TASK MATERIAL →
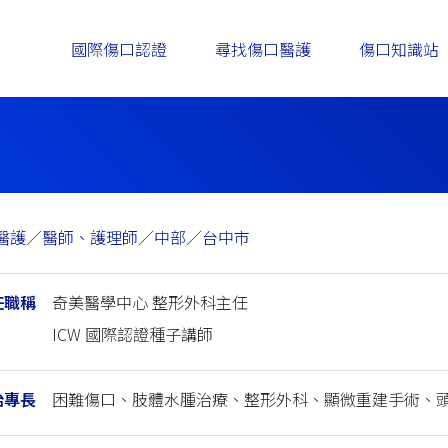
國際傷口認證
尋找傷口醫護
傷口知識站
醫護
／
醫師、護理師
／
中部
／
台中市
任職稱
奇美醫學中心 整形外科主任
ICW 國際認證種子講師
治專長
困難傷口、肢體水腫治療、整形外科、顯微重建手術、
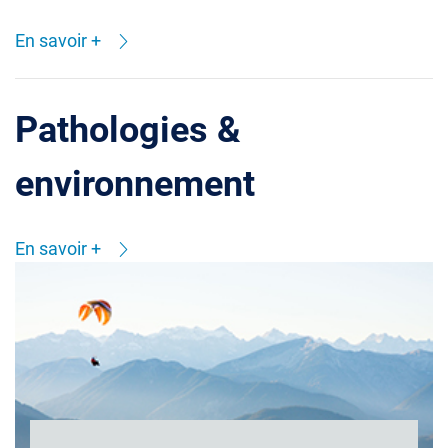
En savoir +
Pathologies &
environnement
En savoir +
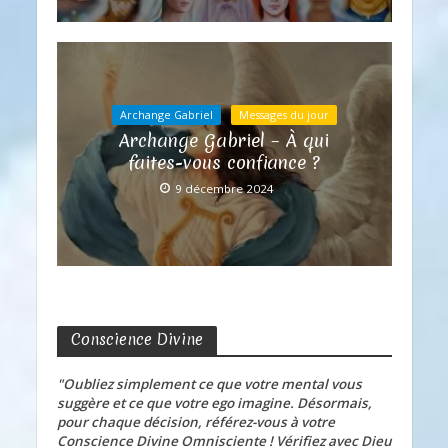
Archange Gabriel
Messages du jour
Archange Gabriel – À qui
faites-vous confiance ?
9 décembre 2024
Conscience Divine
"Oubliez simplement ce que votre mental vous
suggère et ce que votre ego imagine. Désormais,
pour chaque décision, référez-vous à votre
Conscience Divine Omnisciente ! Vérifiez avec Dieu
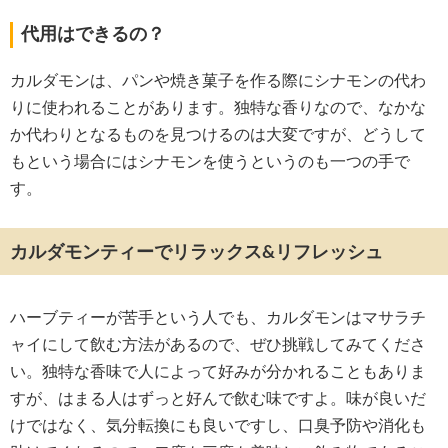
代用はできるの？
カルダモンは、パンや焼き菓子を作る際にシナモンの代わ
りに使われることがあります。独特な香りなので、なかな
か代わりとなるものを見つけるのは大変ですが、どうして
もという場合にはシナモンを使うというのも一つの手で
す。
カルダモンティーでリラックス&リフレッシュ
ハーブティーが苦手という人でも、カルダモンはマサラチ
ャイにして飲む方法があるので、ぜひ挑戦してみてくださ
い。独特な香味で人によって好みが分かれることもありま
すが、はまる人はずっと好んで飲む味ですよ。味が良いだ
けではなく、気分転換にも良いですし、口臭予防や消化も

PROBLEM STATEMENT →
Show each line of the material that includes the string "vous" by copying it.

YOUR RESPONSE →
faites-vous confiance ?
"Oubliez simplement ce que votre mental vous
pour chaque décision, référez-vous à votre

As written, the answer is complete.